Who’s the best team in the NFL right now? Who’s the worst team? Chances are you know the answers to those questions. You probably also know which teams score the most points, and who has the best defense, but do you know which teams go over their posted total the most? Or go under the most?
Totals are perhaps the simplest bet type, yet most people don’t fully understand how to handicap totals. With totals, you don’t need to worry about which team is better than the other; all you need to figure out is how the game is going to be played. Is this going to be a game with a lot of passing and lots of plays, or is this going to be a big running game with fewer plays? There are teams that get big plays or give up big plays, which can quickly add points to a game. We saw that in the Monday Night Football game last weekend with Baltimore and Kansas City. Baltimore had a punt return for a touchdown and another trick play that resulted in a touchdown. Those two big plays took less than 30 seconds off the clock, but without those two plays, the score is 27-10 and you’ve got a game that goes under.
Law of Averages?
While I admit I don’t have any magic systems or formulas for totals, perhaps I can give some direction on where to start looking for a handicapping system.
One simple system many bettors use is a simple average of the points for/against for each team. For example, let’s say Team A and Team B are playing next Sunday. Team A is averaging 19.7 points/game and Team B is giving up 17.9 points/game. Averaging those out gives Team A an estimate of 18.8 points. Team B averages 29.7 points/game and Team A is giving up 15.7. Averaging those out gives Team B an estimate of 22.7 points. Thus a quick estimate of the total would be 41.5 points.
The system can be refined to break it down for home/away, indoor/outdoor, grass/turf trends etc. More advanced systems may take league averages into account. For example if Team A scores 28 points per game and Team B gives up 26, the prediction looks to be 27 for Team A. But if league scoring average is only 24 points, this would be a match-up of an above average offense and a below average defense. Thus the prediction should be higher, right? One method is to start with the league average and add or subtract to it based on team stats. In this case, the league average is 24 and you could add 4 points for Team A being 4 points above average on offence and add 2 points for Team B being below average on defense for a predicted score of 30. Do the same thing for Team B and you have a predicted game total.
Play around with these ideas and hopefully you will find a system that works for you. There are lots of ways to handicap totals, and hopefully these very simple suggestions will act as a good starting point.
One caveat: always be sure to check the weather for any total you bet. Bookmakers take weather into account and so should you. Rain and snow aren’t as big of factors as many people make them out to be as defenders are just as likely to slip as offensive players and one or two big plays can drive a total way up. Wind on the other hand is underrated (in my opinion) and forces teams to run more. This can eat up the clock and help lower total scores.
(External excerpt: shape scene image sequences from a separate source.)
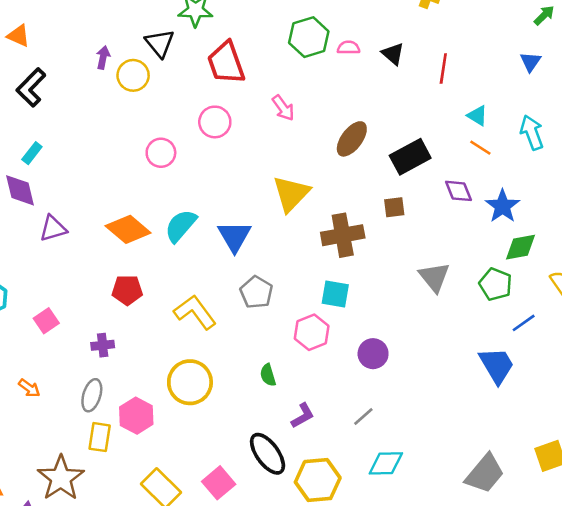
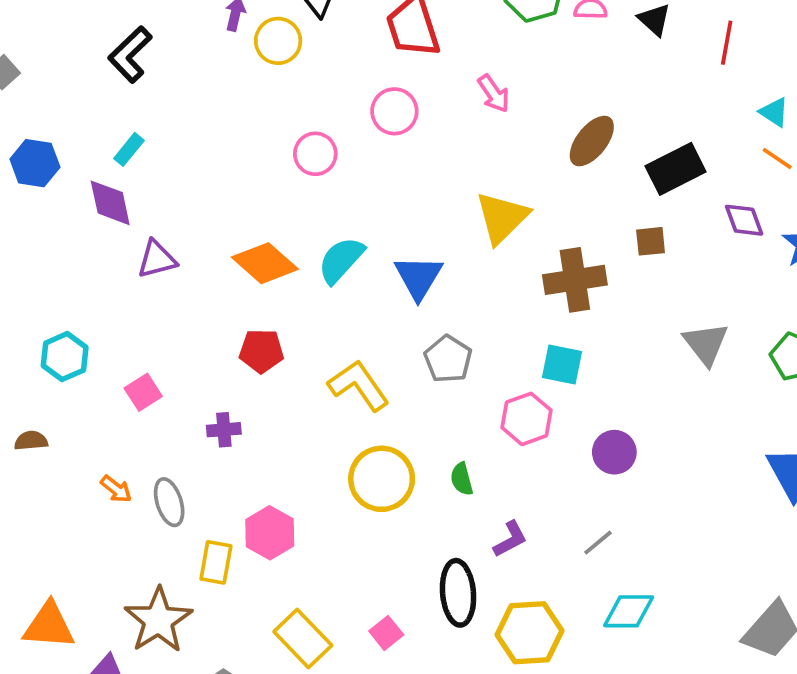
yellow circle: (190, 382) -> (382, 479), moved
gray ellipse: (92, 395) -> (169, 502), moved, turned -36
black ellipse: (268, 454) -> (458, 593), turned 30
pink square: (219, 483) -> (386, 633), size x0.7

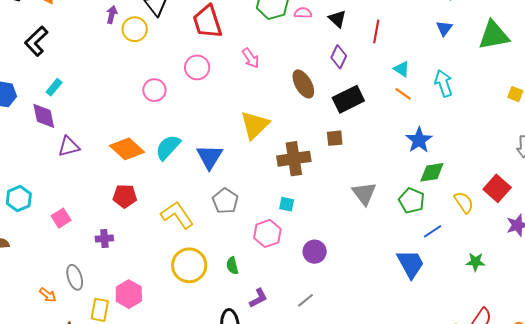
black L-shape: (130, 54) -> (36, 41), moved
brown ellipse: (592, 141) -> (303, 84), turned -68
purple diamond: (744, 220) -> (339, 57), moved, turned 45
cyan square: (562, 364) -> (287, 204), size x0.7
orange arrow: (116, 489) -> (48, 295), moved

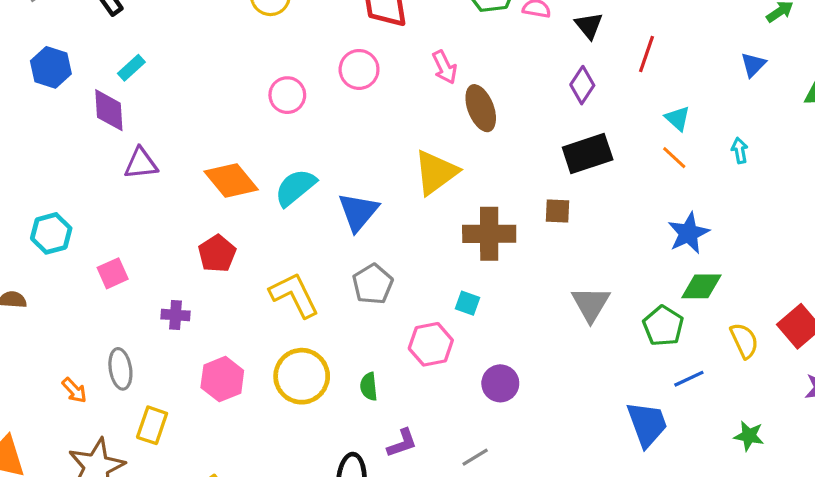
cyan arrow: (444, 83) -> (740, 150), size x0.6
brown ellipse: (303, 84) -> (481, 108), moved
red pentagon: (125, 196) -> (217, 254), turned 30
pink hexagon: (129, 294) -> (222, 379), moved

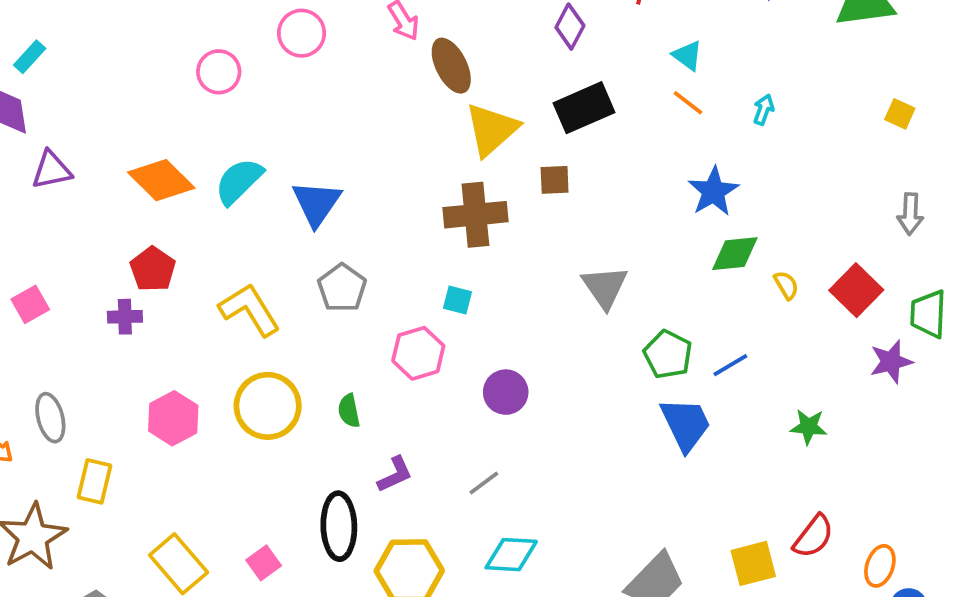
cyan arrow: (740, 150) -> (764, 110), moved, turned 35
yellow triangle: (436, 172) -> (492, 129), moved
purple cross: (176, 315) -> (125, 317), moved
green pentagon: (663, 326) -> (668, 354), moved
yellow semicircle: (744, 341) -> (786, 285), moved, size x0.7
Looking ahead to Week 5, I see a couple of totals that remind me of an old betting adage: in the NFL, bet over a total of 34 or less, and under a total of 51 or more. I haven’t looked at this for a couple of years so I don’t know how it holds up any more but when I saw a 52 and 34 listed for totals, it popped into my head. You would be 1-1 using this so far this season. (Philly/Minnesota in Week 2 went under 51 but Dolphins/Steelers in Week 3 went under 31.5, a really low total!).
More Power to the Home Dog
Earlier this week I received an email from a Bodog.com Sportsbook player and in it he makes a good point with regards to something I forgot to mention in Issue #81 (Power to the Home Dog). The following is an excerpt from his letter:
I loved your recent article! I’ve been a player for over 10 years and I have often played home dogs and had some success doing it. I agree with all the factors you note in your article as to why the home dog has been so successful in recent years, but I feel you have left out one of the biggest factors: the referees. I think questionable calls often go against the road team in crucial situations. That is not to suggest that this is something the refs do on purpose, or that their integrity is in any way compromised, but when 80,000 screaming fans are crying for a flag for pass-interference, it is human nature to be slightly swayed.
My response: I agree. There was such a case in the Monday Night Football game where, Baltimore was driving in the 4th quarter and a pass interference penalty was called that really shouldn’t have when the crowd reacted. Baltimore wasn’t a home dog in this case, although after watching the game, I think you could make a case that they should have been!